New 5G Plan Could Jam Radar Altimeters
The Radio Technical Committee for Aeronautics (RTCA) is warning that a plan to allow 5G cell signals in radio spectrum adjacent to the frequencies used by radio altimeters could threaten flight safety. The private, not-for-profit organization has submitted a technical study to the Federal Communications Commission saying that 5G signals, including those coming from cellphones aboard aircraft, can interrupt radio altimeter operations, causing a cascading series of errors in aircraft flight control systems. “The results presented in this report reveal a major risk that 5G telecommunications systems in the 3.7–3.98 GHz band will cause harmful interference to radar altimeters on all types of civil aircraft—including commercial transport airplanes; business, regional, and general aviation airplanes; and both transport and general aviation helicopters,” RTCA says in its executive summary of the data it compiled. “The results of the study performed clearly indicate that this risk is widespread and has the potential for broad impacts to aviation operations in the United States, including the possibility of catastrophic failures leading to multiple fatalities, in the absence of appropriate mitigations.”

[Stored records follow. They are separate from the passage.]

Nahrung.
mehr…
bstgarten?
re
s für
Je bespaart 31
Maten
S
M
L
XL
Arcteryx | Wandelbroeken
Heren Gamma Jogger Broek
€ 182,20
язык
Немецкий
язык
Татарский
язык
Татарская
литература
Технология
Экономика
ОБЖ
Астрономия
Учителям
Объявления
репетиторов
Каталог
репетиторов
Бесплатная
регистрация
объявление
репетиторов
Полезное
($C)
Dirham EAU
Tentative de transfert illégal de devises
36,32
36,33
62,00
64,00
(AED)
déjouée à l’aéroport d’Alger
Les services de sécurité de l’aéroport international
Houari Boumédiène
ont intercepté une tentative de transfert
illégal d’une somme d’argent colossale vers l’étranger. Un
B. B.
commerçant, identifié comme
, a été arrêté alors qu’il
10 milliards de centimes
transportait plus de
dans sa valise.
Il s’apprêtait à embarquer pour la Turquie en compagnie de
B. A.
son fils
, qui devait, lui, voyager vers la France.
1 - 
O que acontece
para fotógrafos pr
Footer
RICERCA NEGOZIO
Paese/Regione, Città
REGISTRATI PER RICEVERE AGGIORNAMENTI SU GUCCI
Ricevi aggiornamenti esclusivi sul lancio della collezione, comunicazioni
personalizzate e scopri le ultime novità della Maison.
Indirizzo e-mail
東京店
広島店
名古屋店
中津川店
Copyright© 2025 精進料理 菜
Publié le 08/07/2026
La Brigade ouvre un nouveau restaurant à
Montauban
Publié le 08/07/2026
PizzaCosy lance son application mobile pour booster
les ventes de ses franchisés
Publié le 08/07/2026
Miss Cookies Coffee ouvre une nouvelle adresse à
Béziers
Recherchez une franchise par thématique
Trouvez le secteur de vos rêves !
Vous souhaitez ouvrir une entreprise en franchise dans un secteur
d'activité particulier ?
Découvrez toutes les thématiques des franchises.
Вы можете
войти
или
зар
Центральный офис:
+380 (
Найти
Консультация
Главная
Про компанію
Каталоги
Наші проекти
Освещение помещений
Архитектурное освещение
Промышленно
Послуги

In December, the FCC is planning to auction off a portion of radio spectrum (3.7-3.98 GHz) for “flexible use” including 5G. That slice of radio spectrum is adjacent to the 4.2-4.4 GHz portion assigned to aeronautical equipment all over the world. Radar altimeters use that band to measure the distance between the aircraft and the ground in real time, vital information for a host of systems and warnings on thousands of aircraft. “… Failures of these sensors can therefore lead to incidents with catastrophic results resulting in multiple fatalities,” the executive summary says. Future radar altimeters will be hardened against 5G interference but there are tens of thousands of legacy units in aircraft that are at risk of failure, the RTCA says. “Given the extent to which the safe interference limits are exceeded and the breadth of the impacts to aviation safety, the risk of harmful interference to radar altimeters cannot be adequately mitigated by the aviation industry acting alone,” the report says. It calls on the mobile industry, aviation and radio spectrum regulators “to work together to ensure that safety-critical aviation systems will continue to be protected for the purposes of public safety.”